Abstract

Abstract Introduction AMH, is a member of the transforming growth factor (TGF-β) produced by granulosa cells with the highest expression being in small antral follicles. Our objective is to evaluate the predictive value of follicular AMH levels as an indicator of IVF outcomes in PCOS patients. Material and methods A total of 63 patients undergoing the IVF trail were recruited for this prospective case-control study. The patients were classified into three groups: Group I: 43 patients with Polycystic ovary syndrome (PCOS). Group II: 20 normo-ovulatory patients were recruited for the IVF trail because of the male infertility factor (control group). Group III: consists of 33 patients from group I recruited to determine the effect of controlled ovarian hyperstimulation (COH) on serum AMH levels. Serum AMH levels were performed on day 3 of the menstrual cycle whereas the follicular fluid AMH level has been evaluated at the time of oocyte retrieval by enzyme linked immune-sorbent assay (AMH Gen II ELISA kit, Beckman Coulter, Inc. USA). AMH concentrations were adjusted to its protein content, to avoid possible bias due to FF volume variability. The relationship between follicular fluid AMH (FF AMH) levels and the number of oocytes retrieved, number of mature oocytes, number of embryos, fertilization and clinical pregnancy rate were assessed. The demographic data were similar between two groups as regards age and BMI. Results Both serum AMH levels and FF AMH levels were significantly higher in PCOS patients than in the controls, the values for serum levels were (5.07 ± 3.39 ng/ml, 3.07 ± 2.09 ng/ml) respectively and for follicular fluid levels were (67 ± 50.7 ng/g∗, 38.5 ± 44.4 ng/g) respectively.
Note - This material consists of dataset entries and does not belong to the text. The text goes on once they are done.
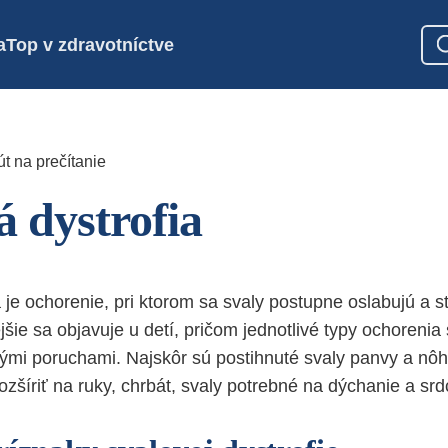
a
Top v zdravotníctve
t na prečítanie
á dystrofia
 je ochorenie, pri ktorom sa svaly postupne oslabujú a s
jšie sa objavuje u detí, pričom jednotlivé typy ochoreni
ými poruchami. Najskôr sú postihnuté svaly panvy a nôh
zšíriť na ruky, chrbát, svaly potrebné na dýchanie a srd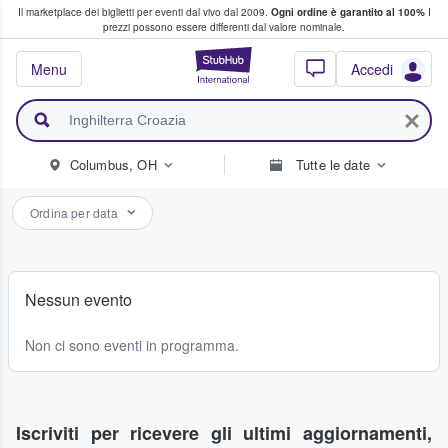
Il marketplace dei biglietti per eventi dal vivo dal 2009.
Ogni ordine è garantito al 100%
I
i fan comprano e vendono biglietti
prezzi possono essere differenti dal valore nominale.
StubHub - Dove i 
Menu
Accedi
Columbus, OH
Tutte le date
Ordina per data
Nessun evento
Non ci sono eventi in programma.
Iscriviti per ricevere gli ultimi aggiornamenti,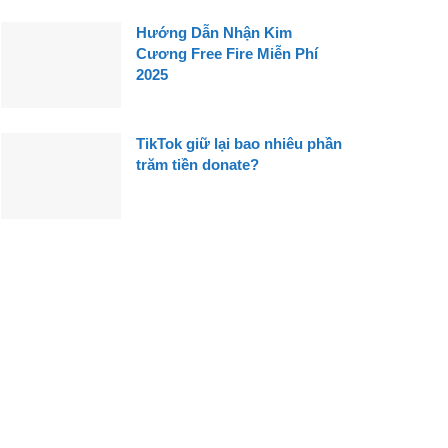
Hướng Dẫn Nhận Kim
Cương Free Fire Miễn Phí
2025
TikTok giữ lại bao nhiêu phần
trăm tiền donate?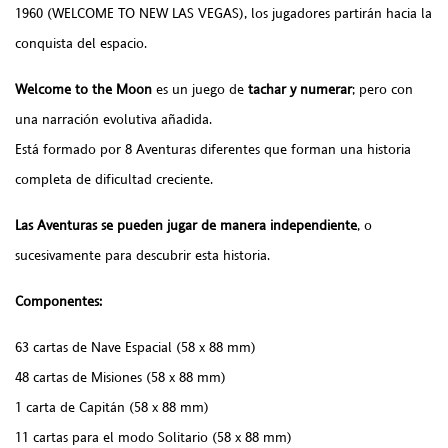
1960 (WELCOME TO NEW LAS VEGAS), los jugadores partirán hacia la
conquista del espacio.
Welcome to the Moon
es un juego de
tachar y numerar
; pero con
una narración evolutiva añadida.
Está formado por 8 Aventuras diferentes que forman una historia
completa de dificultad creciente.
Las Aventuras se pueden jugar de manera independiente
, o
sucesivamente para descubrir esta historia.
Componentes:
63 cartas de Nave Espacial (58 x 88 mm)
48 cartas de Misiones (58 x 88 mm)
1 carta de Capitán (58 x 88 mm)
11 cartas para el modo Solitario (58 x 88 mm)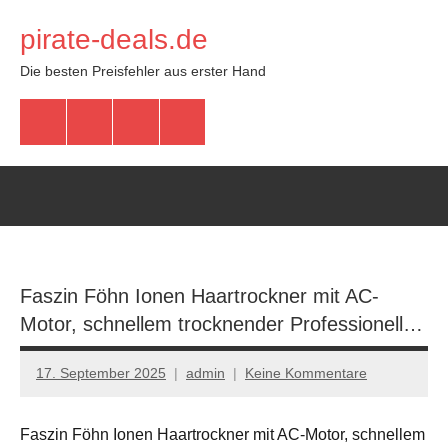
Zum
pirate-deals.de
Inhalt
springen
Die besten Preisfehler aus erster Hand
WhatsApp
Telegram
Discord
Facebook
Faszin Föhn Ionen Haartrockner mit AC-
Motor, schnellem trocknender Professionell…
17. September 2025
admin
Keine Kommentare
Faszin Föhn Ionen Haartrockner mit AC-Motor, schnellem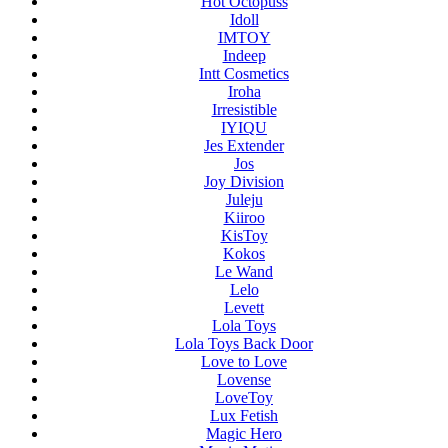
Hot Octopuss
Idoll
IMTOY
Indeep
Intt Cosmetics
Iroha
Irresistible
IYIQU
Jes Extender
Jos
Joy Division
Juleju
Kiiroo
KisToy
Kokos
Le Wand
Lelo
Levett
Lola Toys
Lola Toys Back Door
Love to Love
Lovense
LoveToy
Lux Fetish
Magic Hero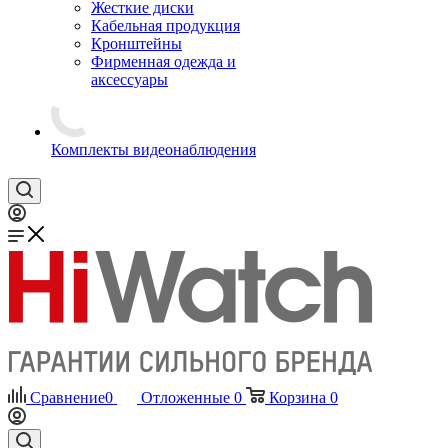
Жесткие диски
Кабельная продукция
Кронштейны
Фирменная одежда и
аксессуары
Комплекты видеонаблюдения
Сравнение
0
Отложенные
0
Корзина
0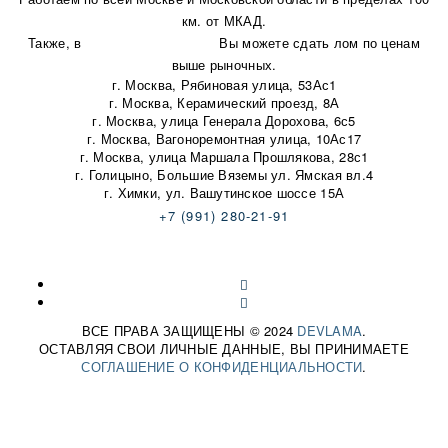
км. от МКАД.
Также, в
наши пункты приема
Вы можете сдать лом по ценам
выше рыночных.
г. Москва, Рябиновая улица, 53Ас1
г. Москва, Керамический проезд, 8А
г. Москва, улица Генерала Дорохова, 6с5
г. Москва, Вагоноремонтная улица, 10Ас17
г. Москва, улица Маршала Прошлякова, 28с1
г. Голицыно, Большие Вяземы ул. Ямская вл.4
г. Химки, ул. Вашутинское шоссе 15А
+7 (991) 280-21-91
korotkow-orel@ya.ru
Карта сайта
ВСЕ ПРАВА ЗАЩИЩЕНЫ © 2024
DEVLAMA
.
ОСТАВЛЯЯ СВОИ ЛИЧНЫЕ ДАННЫЕ, ВЫ ПРИНИМАЕТЕ
СОГЛАШЕНИЕ О КОНФИДЕНЦИАЛЬНОСТИ
.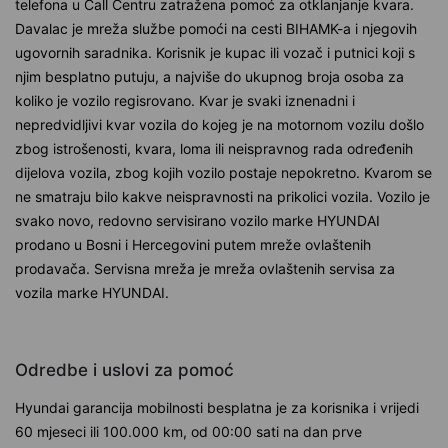
telefona u Call Centru zatražena pomoć za otklanjanje kvara.
Davalac je mreža službe pomoći na cesti BIHAMK-a i njegovih
ugovornih saradnika. Korisnik je kupac ili vozač i putnici koji s
njim besplatno putuju, a najviše do ukupnog broja osoba za
koliko je vozilo regisrovano. Kvar je svaki iznenadni i
nepredvidljivi kvar vozila do kojeg je na motornom vozilu došlo
zbog istrošenosti, kvara, loma ili neispravnog rada određenih
dijelova vozila, zbog kojih vozilo postaje nepokretno. Kvarom se
ne smatraju bilo kakve neispravnosti na prikolici vozila. Vozilo je
svako novo, redovno servisirano vozilo marke HYUNDAI
prodano u Bosni i Hercegovini putem mreže ovlaštenih
prodavača. Servisna mreža je mreža ovlaštenih servisa za
vozila marke HYUNDAI.
Odredbe i uslovi za pomoć
Hyundai garancija mobilnosti besplatna je za korisnika i vrijedi
60 mjeseci ili 100.000 km, od 00:00 sati na dan prve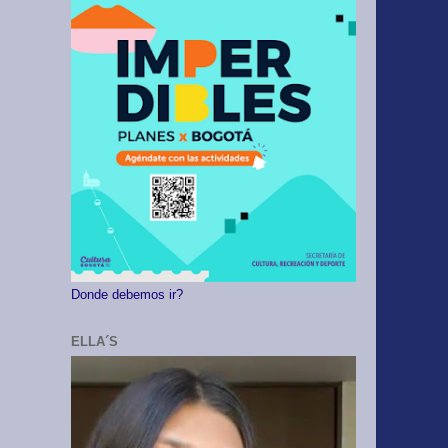
Donde debemos ir?
ELLA´S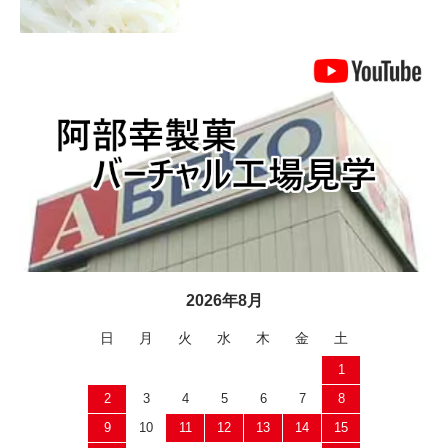
2026年8月
日
月
火
水
木
金
土
1
2
3
4
5
6
7
8
9
10
11
12
13
14
15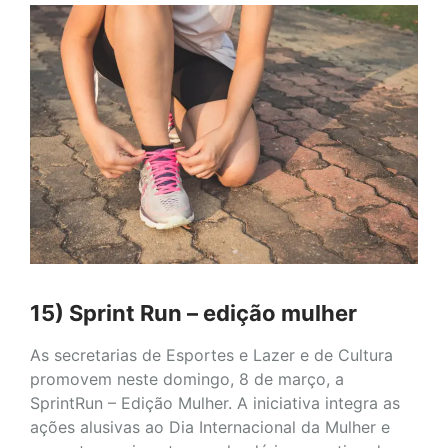
15) Sprint Run – edição mulher
As secretarias de Esportes e Lazer e de Cultura
promovem neste domingo, 8 de março, a
SprintRun – Edição Mulher. A iniciativa integra as
ações alusivas ao Dia Internacional da Mulher e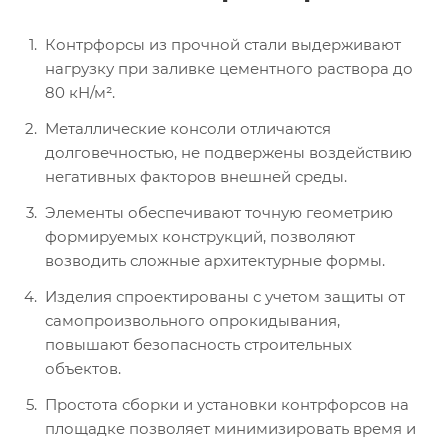
Контрфорсы из прочной стали выдерживают
нагрузку при заливке цементного раствора до
80 кН/м².
Металлические консоли отличаются
долговечностью, не подвержены воздействию
негативных факторов внешней среды.
Элементы обеспечивают точную геометрию
формируемых конструкций, позволяют
возводить сложные архитектурные формы.
Изделия спроектированы с учетом защиты от
самопроизвольного опрокидывания,
повышают безопасность строительных
объектов.
Простота сборки и установки контрфорсов на
площадке позволяет минимизировать время и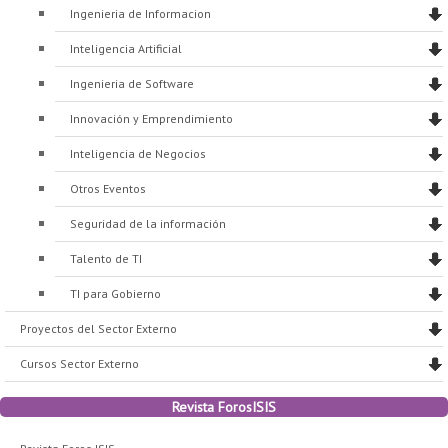
Ingenieria de Informacion
Inteligencia Artificial
Ingenieria de Software
Innovación y Emprendimiento
Inteligencia de Negocios
Otros Eventos
Seguridad de la información
Talento de TI
TI para Gobierno
Proyectos del Sector Externo
Cursos Sector Externo
Revista ForosISIS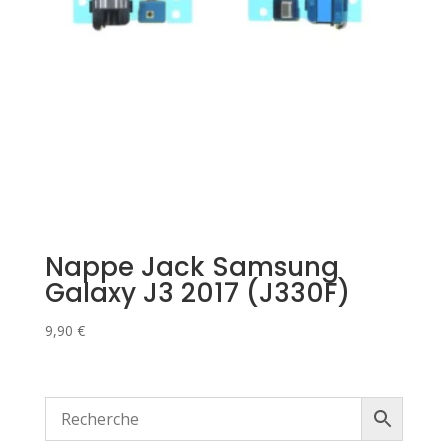
Nappe Jack Samsung
Galaxy J3 2017 (J330F)
9,90
€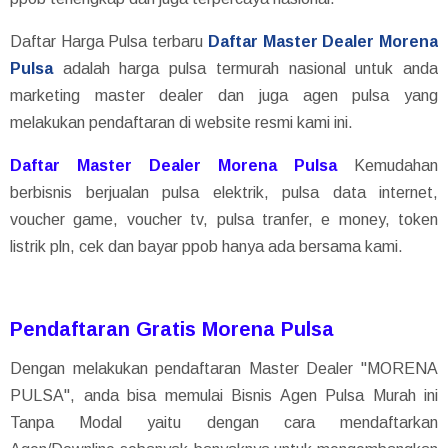
Daftar Harga Pulsa terbaru
Daftar Master Dealer Morena
Pulsa
adalah harga pulsa termurah nasional untuk anda
marketing master dealer dan juga agen pulsa yang
melakukan pendaftaran di website resmi kami ini.
Daftar Master Dealer Morena Pulsa
Kemudahan
berbisnis berjualan pulsa elektrik, pulsa data internet,
voucher game, voucher tv, pulsa tranfer, e money, token
listrik pln, cek dan bayar ppob hanya ada bersama kami.
Pendaftaran Gratis Morena Pulsa
Dengan melakukan pendaftaran Master Dealer "MORENA
PULSA", anda bisa memulai Bisnis Agen Pulsa Murah ini
Tanpa Modal yaitu dengan cara mendaftarkan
Serum AMH levels showed a positive correlation with oocytes retrieved and mature oocyte number, but there was no significant correlation with good quality embryo number, fertilization rate or clinical pregnancy rate in PCOS patients. On the other hand FF AMH levels do not show correlation with any of the IVF outcomes mentioned above in PCOS patients. Interestingly, the interval change in serum AMH levels between baseline AMH levels and levels after COH had a significant predictive value of pregnancy. Conclusions Serum AMH levels can predict the number of the retrieved oocytes and mature oocytes, whereas FF AMH may not be a valuable predictor for IVF outcomes in PCOS patients.